Sevgili şehirli kadınlar, kızmayın bana…

Dünyada ve özellikle yaşadığım coğrafyada; evet ezilen ve şiddete maruz kalan kadın sayısı, ücret eşitsizliği, işten çıkarılma oranı erkeklere oranla çok daha fazla. Daha neler sayabiliriz hem de istatistikleriyle. Önemli acılar bunlar.

Elbette hepsi gerçek ancak başka gerçeklerin de konuşulması gerekmiyor mu? 

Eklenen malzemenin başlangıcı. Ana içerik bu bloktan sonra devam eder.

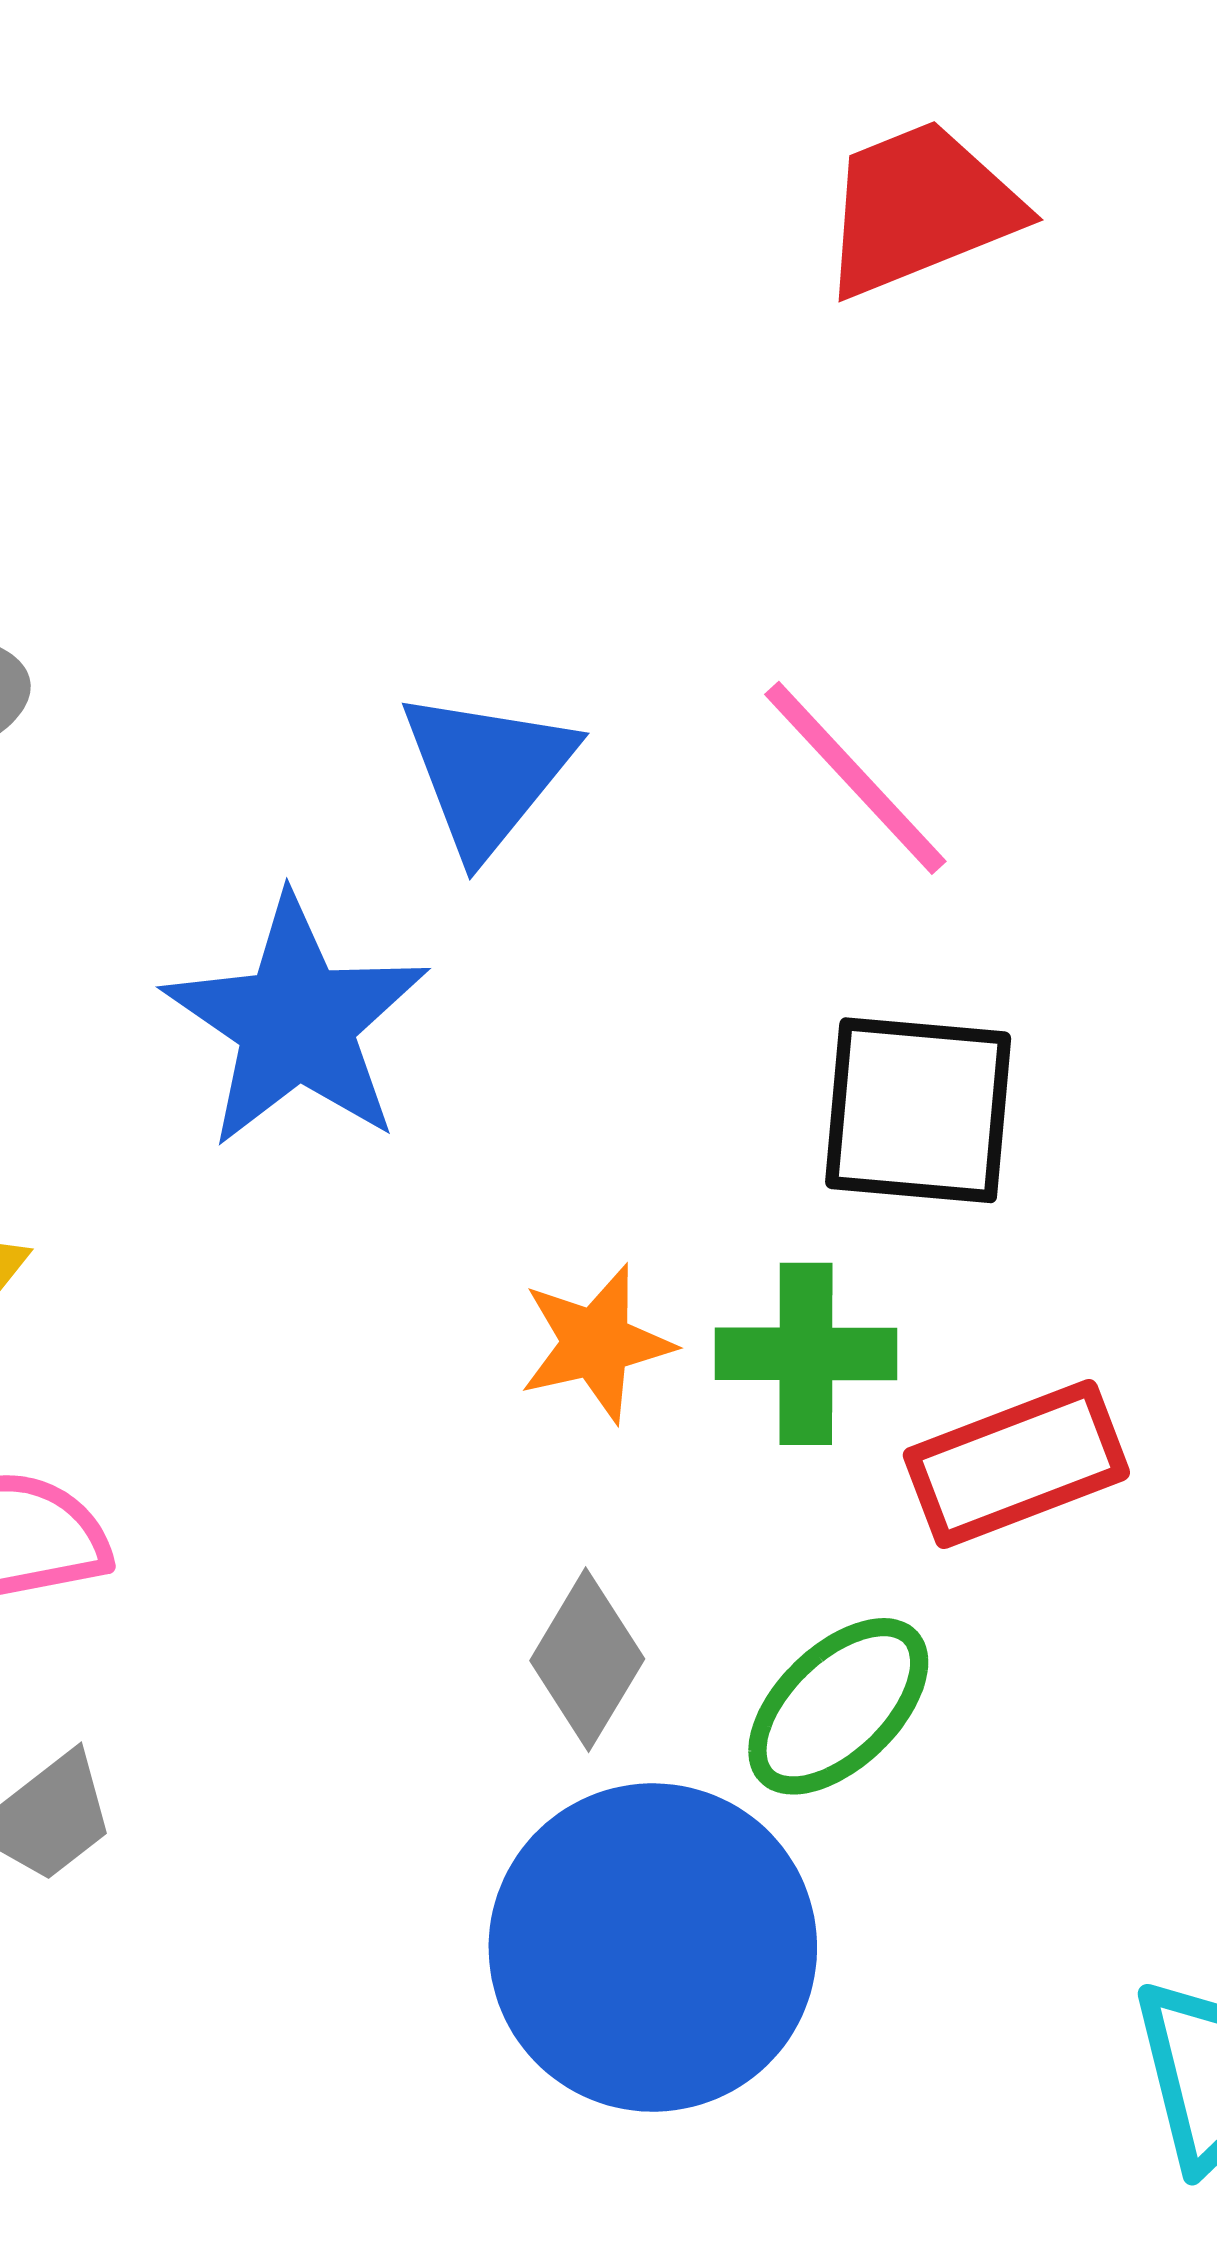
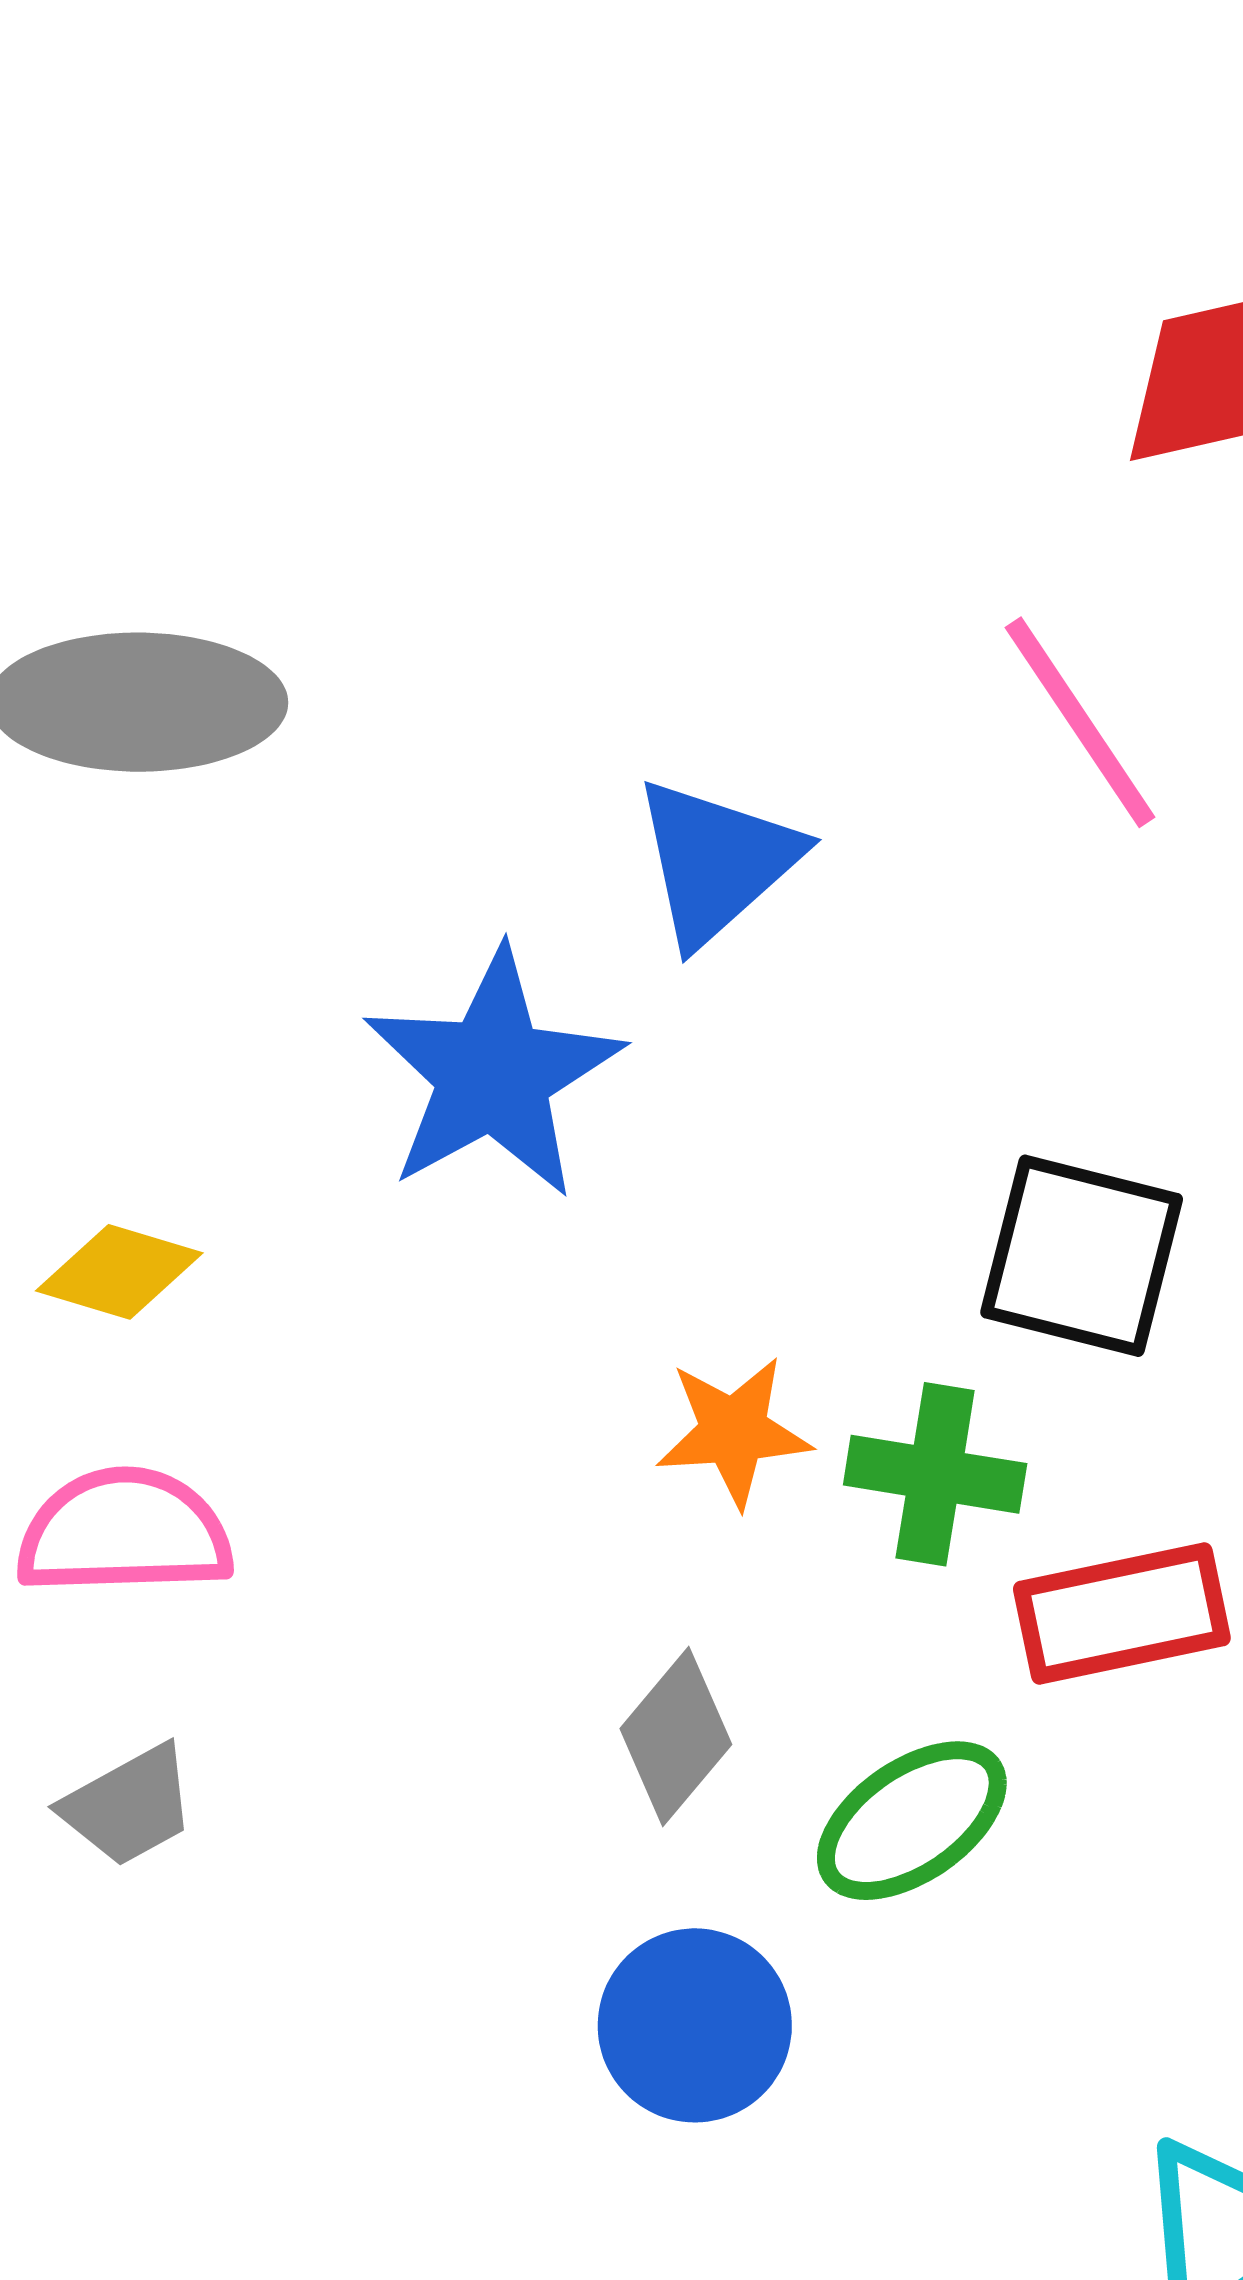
pink line: (855, 778) -> (1080, 722), moved
blue circle: (653, 1948) -> (695, 2025), size x0.6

Kendi hayatlarında devrim gerçekleştirememiş kadınlar hangi özgürlüğü telaffuz ediyorlar anlamakta güçlük çekiyorum. Anne- baba evinden evlenerek çıkıp, kendi ayaklarının üzerinde durmanın ne olduğunu bilmeyerek büyümedi mi bu kadınların çoğu, hatta erkeklerin? (Ben de dahil olmak üzere)  Kendi isteklerinin, inandıkları hayatın peşinden sürüklenmek yerine, beyaz eşyalarını tamamlayıp, büyük bir sülale eşliğinde evlenerek, ne istediklerini bilmeden, düşünmeden başlamadı mı birçoğu hayata?
Erkeği sürekli olarak bir kurtarıcı ve ona hayatın nimetlerini sunan bir güç olarak görmediler mi? Masaldaki prensesi kurtaracak bir güç simgesi olan erkek kahramanı beklemediler mi çoğunlukla? Kurtarıcının arkasından sürüklenmeyi istemediler mi? 
Boşanma davalarında erkeğe yüksek nafaka ödetmeye çalışanlar kadınlar değil mi? 
Hatta bence haysiyetsizce bu nafakayı bir ömür boyu almak isteyip,  geçim kaynağı haline getirmeye çalışıp,  bilmem kaç senede bir nafakanın  yükseltilmesi için mahkemeye başvuranlar da kadınlar değil mi? 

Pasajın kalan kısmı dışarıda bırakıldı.